[Start of section]

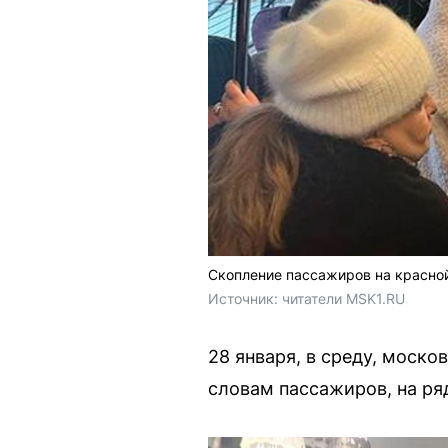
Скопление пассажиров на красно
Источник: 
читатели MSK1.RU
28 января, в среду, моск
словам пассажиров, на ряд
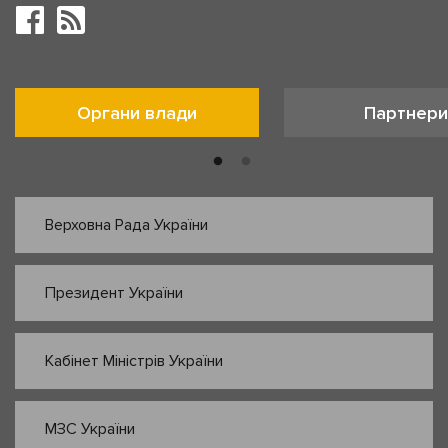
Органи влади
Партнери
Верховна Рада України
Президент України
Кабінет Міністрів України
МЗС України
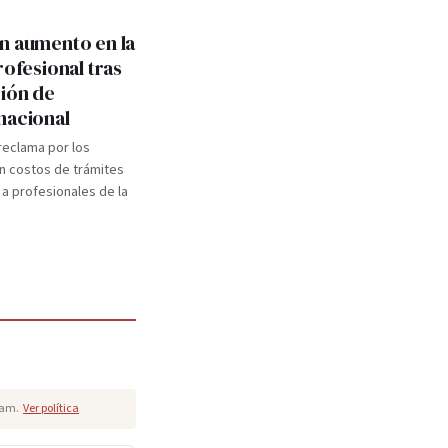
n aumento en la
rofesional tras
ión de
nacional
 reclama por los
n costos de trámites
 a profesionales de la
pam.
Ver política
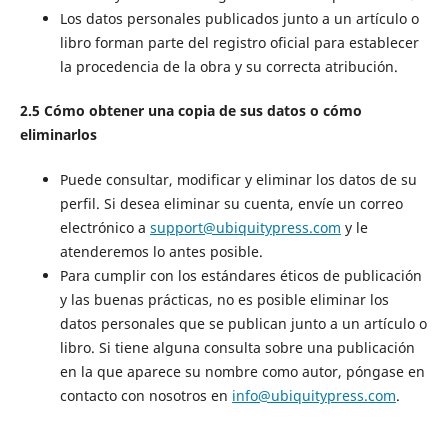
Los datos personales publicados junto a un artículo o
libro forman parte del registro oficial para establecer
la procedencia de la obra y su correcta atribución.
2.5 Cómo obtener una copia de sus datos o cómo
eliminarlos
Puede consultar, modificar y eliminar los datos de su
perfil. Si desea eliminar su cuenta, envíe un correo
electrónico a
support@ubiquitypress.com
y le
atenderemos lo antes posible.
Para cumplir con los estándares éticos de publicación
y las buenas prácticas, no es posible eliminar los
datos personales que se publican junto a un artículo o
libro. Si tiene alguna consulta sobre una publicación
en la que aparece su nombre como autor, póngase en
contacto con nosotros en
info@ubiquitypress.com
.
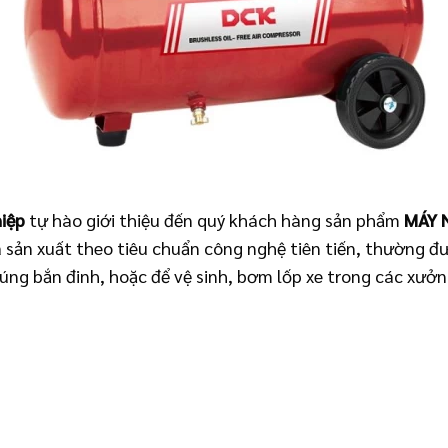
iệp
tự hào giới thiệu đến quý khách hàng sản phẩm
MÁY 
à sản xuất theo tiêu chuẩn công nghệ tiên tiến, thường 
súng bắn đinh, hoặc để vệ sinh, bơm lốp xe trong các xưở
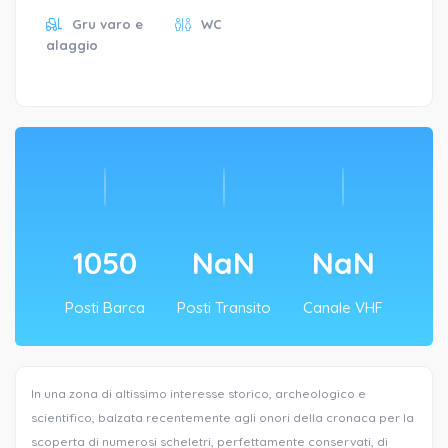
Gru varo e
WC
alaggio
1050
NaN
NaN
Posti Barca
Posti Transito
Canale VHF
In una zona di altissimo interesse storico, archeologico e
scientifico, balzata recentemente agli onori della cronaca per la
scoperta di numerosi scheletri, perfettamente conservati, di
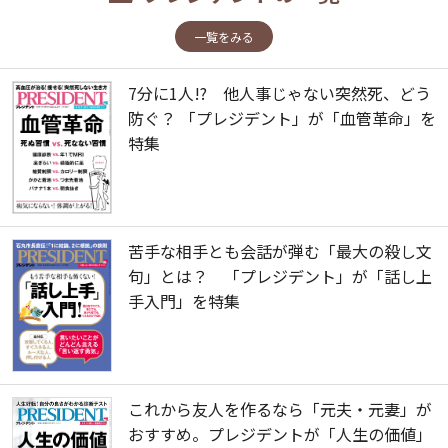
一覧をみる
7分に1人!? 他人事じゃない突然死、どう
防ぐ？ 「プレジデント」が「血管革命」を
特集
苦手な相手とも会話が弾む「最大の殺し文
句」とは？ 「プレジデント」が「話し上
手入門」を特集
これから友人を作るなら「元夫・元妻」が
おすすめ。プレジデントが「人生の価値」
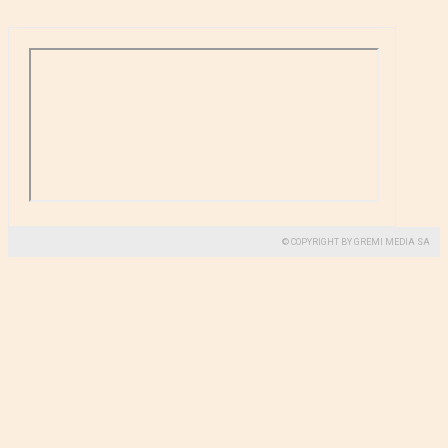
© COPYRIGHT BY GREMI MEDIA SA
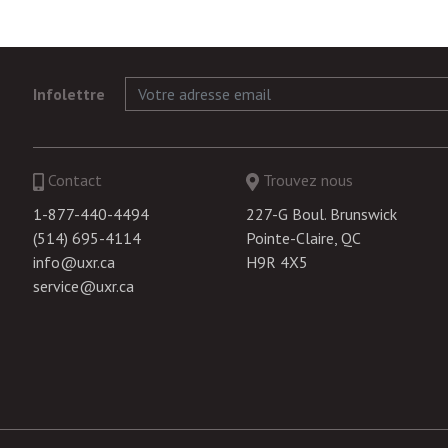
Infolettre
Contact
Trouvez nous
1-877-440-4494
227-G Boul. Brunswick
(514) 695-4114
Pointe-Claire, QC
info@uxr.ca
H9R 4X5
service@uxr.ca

[End of section]

TASK REQUIREMENTS:
Would you retype all the lines shown above, exactly as written and without any picture?

SOLUTION FOR THIS EXERCISE:
Скопление пассажиров на красно
Источник: 
читатели MSK1.RU
28 января, в среду, моск
словам пассажиров, на ряд
Органи влади
Партнери
Верховна Рада України
Президент України
Кабінет Міністрів України
МЗС України
n aumento en la
rofesional tras
ión de
nacional
 reclama por los
n costos de trámites
 a profesionales de la
pam.
Ver política
Los datos personales publicados junto a un artículo o
libro forman parte del registro oficial para establecer
la procedencia de la obra y su correcta atribución.
2.5 Cómo obtener una copia de sus datos o cómo
eliminarlos
Puede consultar, modificar y eliminar los datos de su
perfil. Si desea eliminar su cuenta, envíe un correo
electrónico a
support@ubiquitypress.com
y le
atenderemos lo antes posible.
Para cumplir con los estándares éticos de publicación
y las buenas prácticas, no es posible eliminar los
datos personales que se publican junto a un artículo o
libro. Si tiene alguna consulta sobre una publicación
en la que aparece su nombre como autor, póngase en
contacto con nosotros en
info@ubiquitypress.com
.
iệp
tự hào giới thiệu đến quý khách hàng sản phẩm
MÁY 
à sản xuất theo tiêu chuẩn công nghệ tiên tiến, thường 
súng bắn đinh, hoặc để vệ sinh, bơm lốp xe trong các xưở
Gru varo e
WC
alaggio
1050
NaN
NaN
Posti Barca
Posti Transito
Canale VHF
In una zona di altissimo interesse storico, archeologico e
scientifico, balzata recentemente agli onori della cronaca per la
scoperta di numerosi scheletri, perfettamente conservati, di
一覧をみる
7分に1人!? 他人事じゃない突然死、どう
防ぐ？ 「プレジデント」が「血管革命」を
特集
苦手な相手とも会話が弾む「最大の殺し文
句」とは？ 「プレジデント」が「話し上
手入門」を特集
これから友人を作るなら「元夫・元妻」が
おすすめ。プレジデントが「人生の価値」
© COPYRIGHT BY GREMI MEDIA SA
Infolettre
Contact
Trouvez nous
1-877-440-4494
227-G Boul. Brunswick
(514) 695-4114
Pointe-Claire, QC
info@uxr.ca
H9R 4X5
service@uxr.ca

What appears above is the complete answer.